Daimi üyelerin veto hakkının sınırlandırılmasının gerçekçi olmayacağını belirten Merkel, ancak Güvenlik Konseyine yeni üyelerin katılımı için çaba harcanabileceğini kaydetti. Merkel, böylece, BM'nin 60-70 yıl önceki kuruluşu dönemindekinden daha fazla sayıda ağırlığı bulunan ülkenin varolduğunun gösterilebileceğini bildirdi.
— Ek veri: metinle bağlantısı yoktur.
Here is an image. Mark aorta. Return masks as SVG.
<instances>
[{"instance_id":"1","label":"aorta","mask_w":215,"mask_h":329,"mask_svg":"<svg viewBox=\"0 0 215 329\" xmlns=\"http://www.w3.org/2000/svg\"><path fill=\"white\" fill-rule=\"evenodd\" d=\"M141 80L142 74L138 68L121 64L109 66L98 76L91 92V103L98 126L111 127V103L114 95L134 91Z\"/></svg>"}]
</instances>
İnsanların dini inançları nedeniyle haksızlığa uğramasının, baskı görmesinin kabul edilemez olduğunu da ifade eden Merkel, ''Biz Hristiyanlar olarak diğer dinlerle diyalog için elimizi uzatıyoruz. Ancak bunun karşılığında da burada ülkemizde doğal kabul edilenlerin, başka ülkelerdeki Hristiyanlar için de geçerli olmasını bekliyoruz'' ifadesini kullandı.
AB'nin, Tunuslu mültecilerin alınmaması konusundaki tutumunu da savunan Merkel, Tunus'tan gelenlerin baskı gördükleri için değil, daha iyi ekonomik şartlar için geldiklerini, özgürlüğün bulunduğu ülkelerdeki insanlara kendi yurtlarında daha iyi ekonomik şartlar sağlanması için yerinde yardım yapılması gerektiğini kaydetti.
''Herkes Avrupa'ya gelsin'' söyleminin yanlış bir mesaj olacağını belirten Merkel, buna karşılık Suriye ve Lübnan gibi ülkelerden gelen mültecilerin insani nedenlerden dolayı AB'ye kabul edilebileceğini belirtti.